The authors emphasize the role of natural language processing (NLP) and topic modeling as vital tools for extracting insights from extensive biomedical literature. Traditional methods like Latent Dirichlet Allocation (LDA) have been effective but struggle with the complexities of modern datasets, particularly in medical contexts. In contrast, BERTopic, developed in 2022, utilizes transformer-based models such as BERT to capture contextual relationships between words, offering a modular approach that enhances flexibility and interpretability. The study aims to compare AI-integrated LDA and BERTopic using a curated dataset of biomedical abstracts related to prescription opioids and cardiovascular issues in women, focusing on their effectiveness in uncovering themes and handling the complexities of biomedical texts.

Methods

The “Methods” section outlines the experimental design and procedures employed in the study published by the Frontiers Society for Experimental Biology and Medicine. It details the materials used, including specific biological samples and reagents, as well as the methodologies for data collection and analysis. The section emphasizes the rigor of the experimental protocols to ensure reproducibility and reliability of the findings.

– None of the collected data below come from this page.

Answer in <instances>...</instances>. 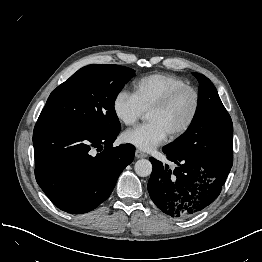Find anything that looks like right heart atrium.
<instances>
[{
    "label": "right heart atrium",
    "instance_id": "d8ad5b80",
    "mask_svg": "<svg viewBox=\"0 0 262 262\" xmlns=\"http://www.w3.org/2000/svg\"><path fill=\"white\" fill-rule=\"evenodd\" d=\"M116 118L124 125H134L144 114V110L135 95L127 90H120L113 100Z\"/></svg>",
    "mask_w": 262,
    "mask_h": 262
}]
</instances>
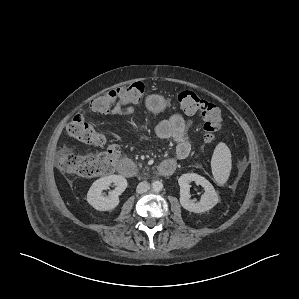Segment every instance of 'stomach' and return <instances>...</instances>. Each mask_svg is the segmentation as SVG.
<instances>
[{
    "label": "stomach",
    "mask_w": 299,
    "mask_h": 299,
    "mask_svg": "<svg viewBox=\"0 0 299 299\" xmlns=\"http://www.w3.org/2000/svg\"><path fill=\"white\" fill-rule=\"evenodd\" d=\"M169 105L170 102L158 94L149 95L145 100L147 110L154 115L164 112Z\"/></svg>",
    "instance_id": "obj_1"
}]
</instances>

Key techniques utilized in the study may include in vitro assays, statistical analyses, and possibly advanced imaging methods, although specific details are not provided in the extracted text. The section aims to provide a comprehensive overview of the experimental framework, enabling other researchers to replicate the study or build upon its findings.

Results

In this study, the integration of AI, specifically ChatGPT-4-Turbo, with traditional Natural Language Processing (NLP) techniques, such as MALLET-based Latent Dirichlet Allocation (LDA) and BioBERT-embedded BERTopic, was explored to enhance topic modeling capabilities. The research utilized a dataset of 1,837 PubMed abstracts focused on opioid-related cardiovascular risks in women, aiming to evaluate the effectiveness of these combined methodologies in extracting meaningful themes from specialized biomedical texts.

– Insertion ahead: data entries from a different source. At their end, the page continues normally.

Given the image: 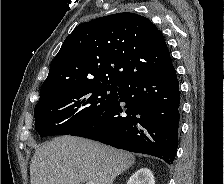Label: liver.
<instances>
[{
    "mask_svg": "<svg viewBox=\"0 0 224 184\" xmlns=\"http://www.w3.org/2000/svg\"><path fill=\"white\" fill-rule=\"evenodd\" d=\"M134 162L131 153L88 139L62 136L36 149L30 180L31 184H113Z\"/></svg>",
    "mask_w": 224,
    "mask_h": 184,
    "instance_id": "1",
    "label": "liver"
}]
</instances>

The findings indicate that the incorporation of AI algorithms significantly improves the context-aware analysis of text data compared to traditional rule-based and statistical models. The study highlights the transformative potential of AI in refining topic modeling techniques, suggesting that the proposed approach can be adapted for various topic modeling algorithms through manual implementation or automated programming interfaces. The workflow for this integration is visually represented in Figure 2 of the paper.

Discussion

In this study, the authors employed two AI-integrated topic modeling approaches—Latent Dirichlet Allocation (LDA) using MALLET and BERTopic—to analyze PubMed abstracts related to opioid-related cardiovascular risks in women. The dataset was meticulously curated and preprocessed, ensuring that only relevant English-language abstracts were included. The LDA model, optimized through a Rate of Perplexity Change (RPC)-based method, generated 18 coherent topics, while BERTopic, leveraging BioBERT for document embedding, produced 21 contextually rich topics. The results indicated that BERTopic not only provided more specific and clinically relevant themes but also demonstrated superior topic coherence and differentiation, as evidenced by higher UMass coherence scores and clearer visual separations in t-SNE plots.

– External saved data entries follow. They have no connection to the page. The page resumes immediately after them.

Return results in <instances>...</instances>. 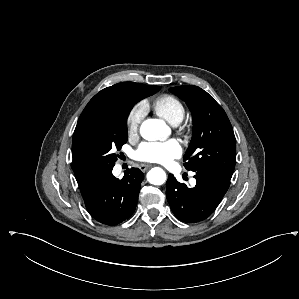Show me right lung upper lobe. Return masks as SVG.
<instances>
[{"mask_svg": "<svg viewBox=\"0 0 299 299\" xmlns=\"http://www.w3.org/2000/svg\"><path fill=\"white\" fill-rule=\"evenodd\" d=\"M150 85L140 83L123 82L107 87L97 93L86 105L77 122L74 135L80 133L95 118L105 112L107 109L119 103H136L142 93Z\"/></svg>", "mask_w": 299, "mask_h": 299, "instance_id": "right-lung-upper-lobe-1", "label": "right lung upper lobe"}]
</instances>
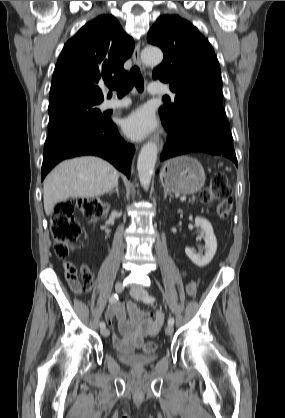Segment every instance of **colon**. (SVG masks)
<instances>
[{"label":"colon","mask_w":285,"mask_h":418,"mask_svg":"<svg viewBox=\"0 0 285 418\" xmlns=\"http://www.w3.org/2000/svg\"><path fill=\"white\" fill-rule=\"evenodd\" d=\"M198 198L204 204L215 201L216 212L220 218H226L231 213L232 193L223 174L213 175L211 184L199 193ZM104 211V206L97 201L70 198L59 202L51 216L55 254L59 258H66L73 251L81 233L80 225L75 220L77 213H82L86 217L100 218ZM86 290L82 284H78L76 287V292L79 294ZM156 348L157 345L153 341H147L143 345L145 353L154 352Z\"/></svg>","instance_id":"obj_1"}]
</instances>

Expert evaluations of topic relevance revealed comparable accuracy between the two models, with both effectively capturing themes pertinent to opioid-related cardiovascular issues. However, BERTopic’s streamlined integration with ChatGPT-4-Turbo facilitated a more user-friendly experience, reducing the need for extensive manual adjustments. The findings underscore the potential of combining traditional natural language processing techniques with advanced AI tools to enhance topic modeling performance, suggesting promising avenues for future research in biomedical applications. The study advocates for thoughtful integration of AI to improve efficiency and accuracy in text mining, while also highlighting the necessity of domain expertise in maximizing the benefits of such technologies.